Using the PAM50 (Prosigna) multigene assay, researchers then analyzed patients based on whether their tumors were luminal A or luminal B. “They found that in luminal A patients, those with ductal cancers benefitted more from anastrozole, while in luminal B’s, those with lobular cancers benefitted more,” said Shih.

“The study researchers are suggesting that, in the future, clinicians could rely more on these multigene assays, such as PAM50, to further subgroup breast cancers, and then provide treatment options for our patients,” said Shih.

References

  1. Shih Y-C, Dillon P. Retrospective database review of outcomes in invasive lobular carcinoma and invasive ductal carcinoma of the breast.

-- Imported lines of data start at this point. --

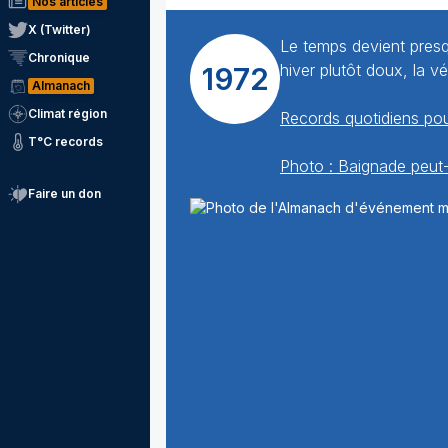
Nos articles
X (Twitter)
Le temps devient pres
Chronique
hiver plutôt doux, la 
1972
Almanach
Climat région
Records quotidiens pou
T°C records
Photo : Baignade peut-
Faire un don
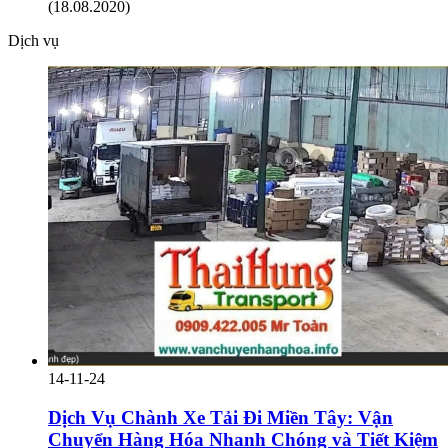
(18.08.2020)
Dịch vụ
14-11-24
Dịch Vụ Chành Xe Tải Đi Miền Tây: Vận
Chuyển Hàng Hóa Nhanh Chóng và Tiết Kiệm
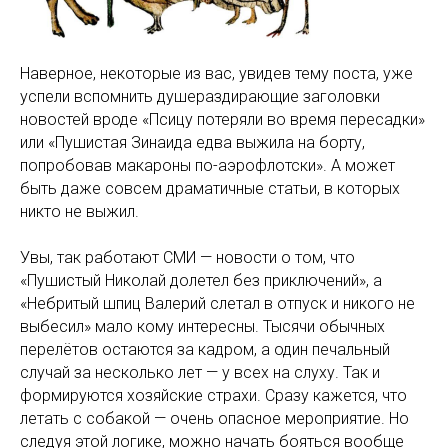
Наверное, некоторые из вас, увидев тему поста, уже
успели вспомнить душераздирающие заголовки
новостей вроде «Псицу потеряли во время пересадки»
или «Пушистая Зинаида едва выжила на борту,
попробовав макароны по-аэрофлотски». А может
быть даже совсем драматичные статьи, в которых
никто не выжил.
Увы, так работают СМИ — новости о том, что
«Пушистый Николай долетел без приключений», а
«Небритый шпиц Валерий слетал в отпуск и никого не
выбесил» мало кому интересны. Тысячи обычных
перелётов остаются за кадром, а один печальный
случай за несколько лет — у всех на слуху. Так и
формируются хозяйские страхи. Сразу кажется, что
летать с собакой — очень опасное мероприятие. Но
следуя этой логике, можно начать бояться вообще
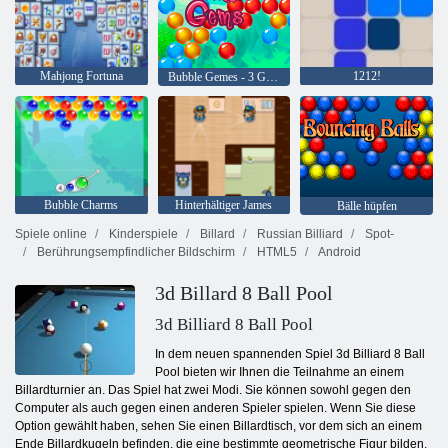
Mahjong Fortuna
1212!
Bubble Gemes - 3 Gewinnt
Bubble Charms
Hinterhältiger James
Bälle hüpfen
Spiele online
Kinderspiele
Billard
Russian Billiard
Spot-
Berührungsempfindlicher Bildschirm
HTML5
Android
3d Billard 8 Ball Pool
3d Billiard 8 Ball Pool
In dem neuen spannenden Spiel 3d Billiard 8 Ball
Pool bieten wir Ihnen die Teilnahme an einem
Billardturnier an. Das Spiel hat zwei Modi. Sie können sowohl gegen den
Computer als auch gegen einen anderen Spieler spielen. Wenn Sie diese
Option gewählt haben, sehen Sie einen Billardtisch, vor dem sich an einem
Ende Billardkugeln befinden, die eine bestimmte geometrische Figur bilden.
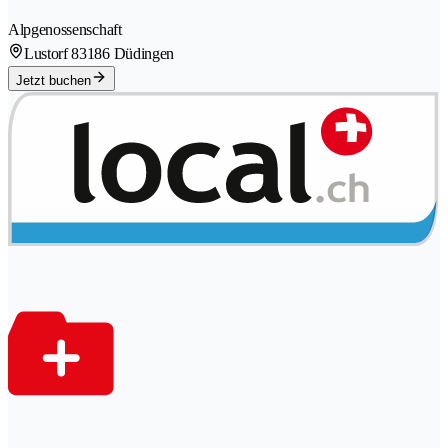
Alpgenossenschaft
Lustorf 8
3186 Düdingen
Jetzt buchen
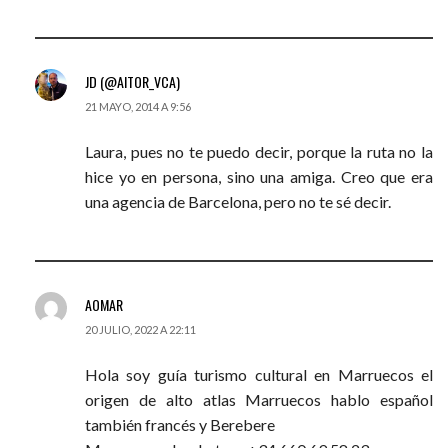
JD (@AITOR_VCA)
21 MAYO, 2014 A 9:56
Laura, pues no te puedo decir, porque la ruta no la
hice yo en persona, sino una amiga. Creo que era
una agencia de Barcelona, pero no te sé decir.
AOMAR
20 JULIO, 2022 A 22:11
Hola soy guía turismo cultural en Marruecos el
origen de alto atlas Marruecos hablo español
también francés y Berebere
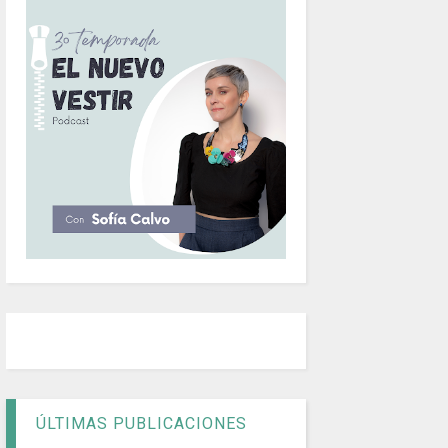
ÚLTIMAS PUBLICACIONES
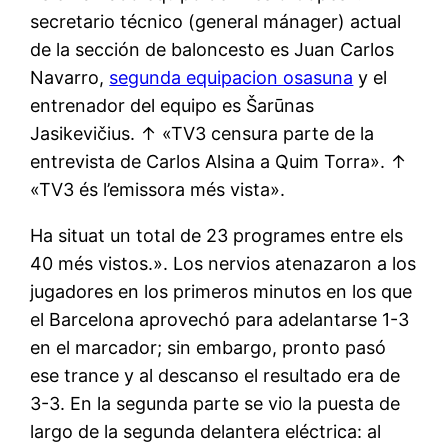
secretario técnico (general mánager) actual
de la sección de baloncesto es Juan Carlos
Navarro,
segunda equipacion osasuna
y el
entrenador del equipo es Šarūnas
Jasikevičius. ↑ «TV3 censura parte de la
entrevista de Carlos Alsina a Quim Torra». ↑
«TV3 és l’emissora més vista».
Ha situat un total de 23 programes entre els
40 més vistos.». Los nervios atenazaron a los
jugadores en los primeros minutos en los que
el Barcelona aprovechó para adelantarse 1-3
en el marcador; sin embargo, pronto pasó
ese trance y al descanso el resultado era de
3-3. En la segunda parte se vio la puesta de
largo de la segunda delantera eléctrica: al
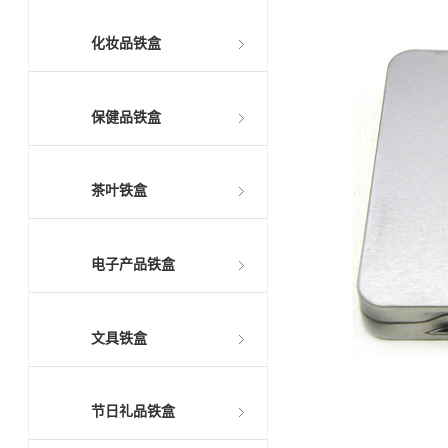
化妆品铁盒
保健品铁盒
茶叶铁盒
电子产品铁盒
文具铁盒
节日礼品铁盒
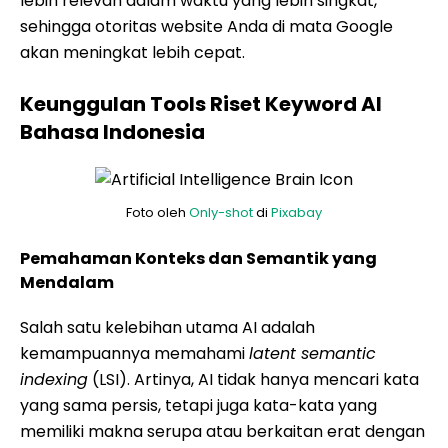
lebih relevan dalam waktu yang lebih singkat,
sehingga otoritas website Anda di mata Google
akan meningkat lebih cepat.
Keunggulan Tools Riset Keyword AI
Bahasa Indonesia
Foto oleh
Only-shot
di
Pixabay
Pemahaman Konteks dan Semantik yang
Mendalam
Salah satu kelebihan utama AI adalah
kemampuannya memahami
latent semantic
indexing
(LSI). Artinya, AI tidak hanya mencari kata
yang sama persis, tetapi juga kata-kata yang
memiliki makna serupa atau berkaitan erat dengan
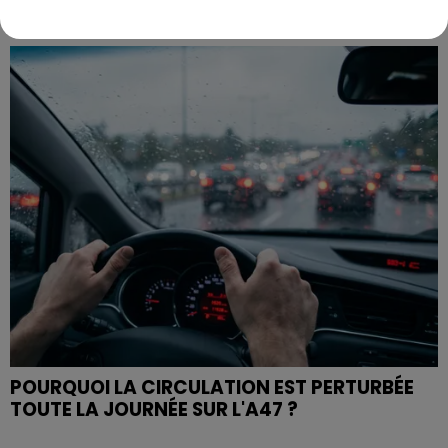
TOUR DE FRANCE FÉMININ : KIM LE COURT
S'ADJUGE L'ÉTAPE ENTRE...
POURQUOI LA CIRCULATION EST PERTURBÉE
TOUTE LA JOURNÉE SUR L'A47 ?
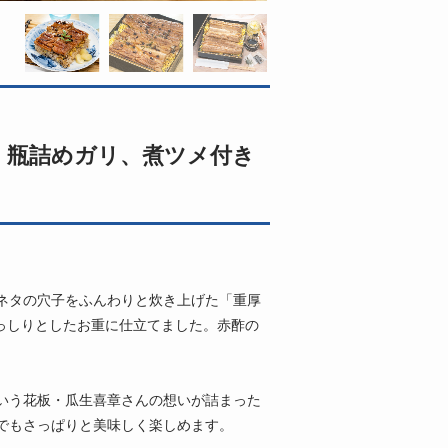
り 瓶詰めガリ、煮ツメ付き
ネタの穴子をふんわりと炊き上げた「重厚
ずっしりとしたお重に仕立てました。赤酢の
いう花板・瓜生喜章さんの想いが詰まった
でもさっぱりと美味しく楽しめます。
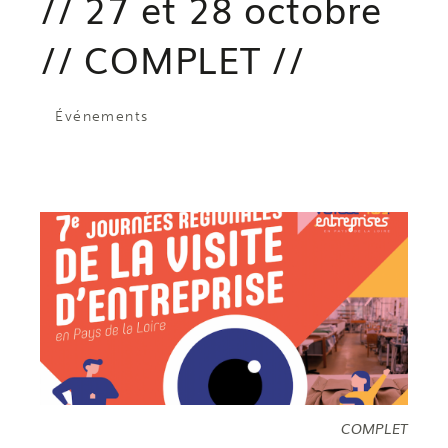
// 27 et 28 octobre
// COMPLET //
Événements
COMPLET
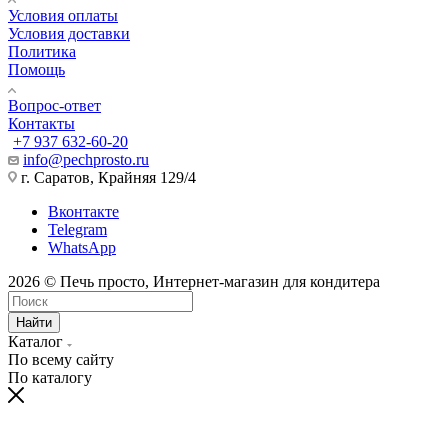
Условия оплаты
Условия доставки
Политика
Помощь
Вопрос-ответ
Контакты
+7 937 632-60-20
info@pechprosto.ru
г. Саратов, Крайняя 129/4
Вконтакте
Telegram
WhatsApp
2026 © Печь просто, Интернет-магазин для кондитера
Найти
Каталог
По всему сайту
По каталогу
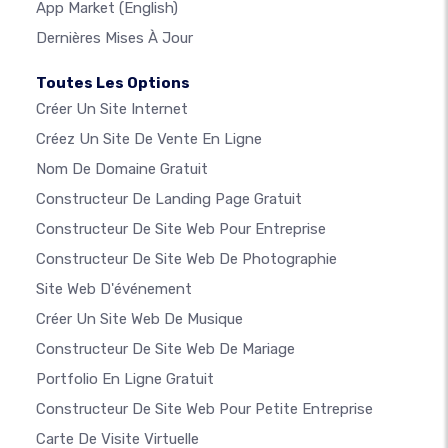
App Market
(English)
Dernières Mises À Jour
Toutes Les Options
Créer Un Site Internet
Créez Un Site De Vente En Ligne
Nom De Domaine Gratuit
Constructeur De Landing Page Gratuit
Constructeur De Site Web Pour Entreprise
Constructeur De Site Web De Photographie
Site Web D'événement
Créer Un Site Web De Musique
Constructeur De Site Web De Mariage
Portfolio En Ligne Gratuit
Constructeur De Site Web Pour Petite Entreprise
Carte De Visite Virtuelle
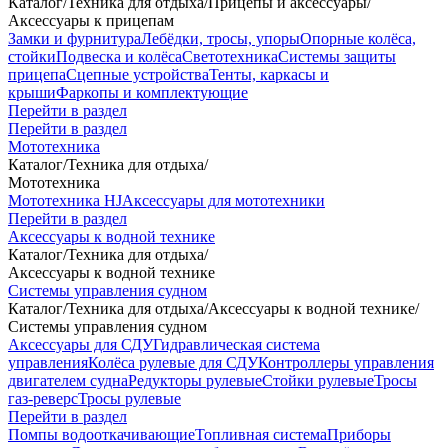
Каталог
/
Техника для отдыха
/
Прицепы и аксессуары
/
Аксессуары к прицепам
Замки и фурнитура
Лебёдки, тросы, упоры
Опорные колёса,
стойки
Подвеска и колёса
Светотехника
Системы защиты
прицепа
Сцепные устройства
Тенты, каркасы и
крыши
Фаркопы и комплектующие
Перейти в раздел
Перейти в раздел
Мототехника
Каталог
/
Техника для отдыха
/
Мототехника
Мототехника HJ
Аксессуары для мототехники
Перейти в раздел
Аксессуары к водной технике
Каталог
/
Техника для отдыха
/
Аксессуары к водной технике
Системы управления судном
Каталог
/
Техника для отдыха
/
Аксессуары к водной технике
/
Системы управления судном
Аксессуары для СДУ
Гидравлическая система
управления
Колёса рулевые для СДУ
Контроллеры управления
двигателем судна
Редукторы рулевые
Стойки рулевые
Тросы
газ-реверс
Тросы рулевые
Перейти в раздел
Помпы водооткачивающие
Топливная система
Приборы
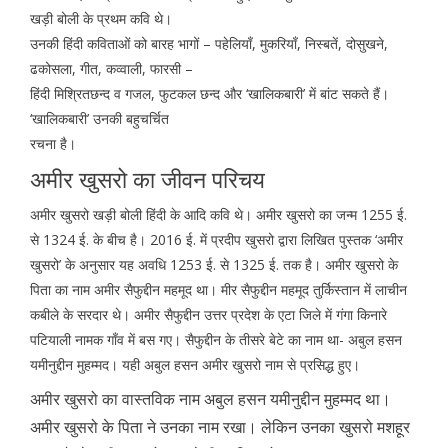
खड़ी बोली के प्रथम कवि थे।
उनकी हिंदी कविताओं को बारह भागों – पहेलियाँ, मुकरियाँ, निस्बतें, दोसुखने,
ढकोसला, गीत, कव्वाली, फारसी –
हिंदी मिश्रितछन्द व गजल, फुटकल छन्द और ‘खालिकबारी’ में बांट सकते हैं।
‘खालिकबारी’ उनकी बहुचर्चित
रचना है।
अमीर खुसरो का जीवन परिचय
अमीर खुसरो खड़ी बोली हिंदी के आदि कवि थे। अमीर खुसरो का जन्म 1255 ई.
से 1324 ई. के बीच है। 2016 ई. में प्रदीप खुसरो द्वारा लिखित पुस्तक ‘अमीर
खुसरो’ के अनुसार यह अवधि 1253 ई. से 1325 ई. तक है। अमीर खुसरो के
पिता का नाम अमीर सैफुद्दीन महमूद था। मीर सैफुद्दीन महमूद तुर्किस्तान में लाचीन
कबीले के सरदार थे। अमीर सैफुद्दीन उत्तर प्रदेश के एटा जिले में गंगा किनारे
पटियाली नामक गाँव में बस गए। सैफुद्दीन के तीसरे बेटे का नाम था- अबुल हसन
यमीनुद्दीन मुहम्मद। यही अबुल हसन अमीर खुसरो नाम से प्रसिद्ध हुए।
अमीर खुसरो का वास्तविक नाम अबुल हसन यमीनुद्दीन मुहम्मद था।
अमीर खुसरो के पिता ने उनका नाम रखा। लेकिन उनका खुसरो मशहूर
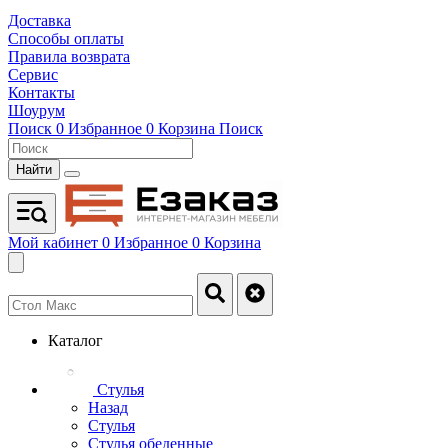
Доставка
Способы оплаты
Правила возврата
Сервис
Контакты
Шоурум
Поиск
0
Избранное
0
Корзина
Поиск
Найти
Мой кабинет
0
Избранное
0
Корзина
Каталог
Стулья
Назад
Стулья
Стулья обеденные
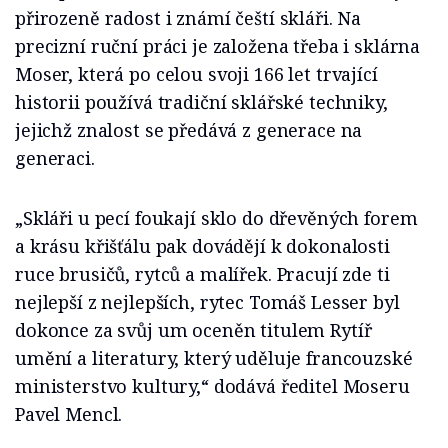
přirozeně radost i známí čeští skláři. Na
precizní ruční práci je založena třeba i sklárna
Moser, která po celou svoji 166 let trvající
historii používá tradiční sklářské techniky,
jejichž znalost se předává z generace na
generaci.
„Skláři u pecí foukají sklo do dřevěných forem
a krásu křišťálu pak dovádějí k dokonalosti
ruce brusičů, rytců a malířek. Pracují zde ti
nejlepší z nejlepších, rytec Tomáš Lesser byl
dokonce za svůj um oceněn titulem Rytíř
umění a literatury, který uděluje francouzské
ministerstvo kultury,“ dodává ředitel Moseru
Pavel Mencl.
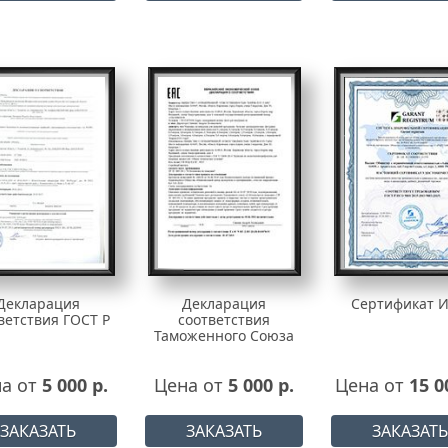
Декларация
Декларация
Сертификат 
ветствия ГОСТ Р
соответствия
Таможенного Союза
а от
5 000 р.
Цена от
5 000 р.
Цена от
15 0
ЗАКАЗАТЬ
ЗАКАЗАТЬ
ЗАКАЗАТЬ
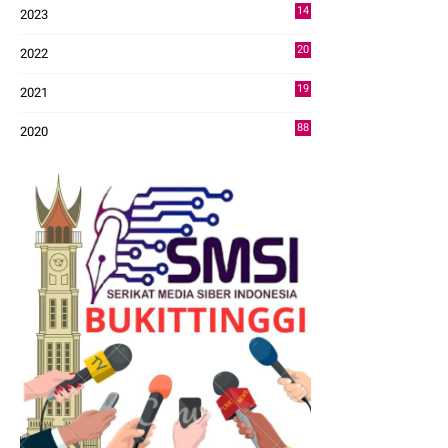
14
2023
43
20
2022
14
19
2021
73
88
2020
0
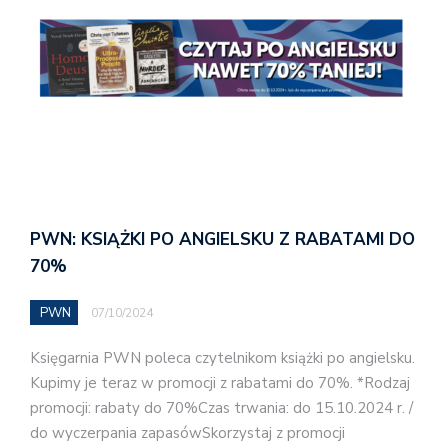
PWN: KSIĄŻKI PO ANGIELSKU Z RABATAMI DO
70%
PWN
07/10/2024
Księgarnia PWN poleca czytelnikom książki po angielsku.
Kupimy je teraz w promocji z rabatami do 70%. *Rodzaj
promocji: rabaty do 70%Czas trwania: do 15.10.2024 r. /
do wyczerpania zapasówSkorzystaj z promocji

Poster presented at: 2012 San Antonio Breast Cancer Symposium; December 6, 2012; San Antonio, TX. P3-07-11.
  2. Ciriello G, Gatza ML, Hoadley KA, et al. Comprehensive molecular characterization of invasive lobular breast tumors. Presented at: 2014 San Antonio Breast Cancer Symposium; December 10, 2014; San Antonio, TX. Abstract S2-04.
  3. Desmedt C, Gundem G, Zoppoli G, et al. Characterization and clinical relevance of the genomic alterations defining lobular breast cancer. Presented at: 2014 San Antonio Breast Cancer Symposium; December 10, 2014; San Antonio, TX. Abstract S2-05.
  4. Knauer M, Gruber C, Dietze O, et al. Survival advantage of anastrozol compared to tamoxifen for lobular breast cancer in the ABCSG-8 study. Presented at: 2014 San Antonio Breast Cancer Symposium; December 10, 2014; San Antonio, TX. Abstract S2-06.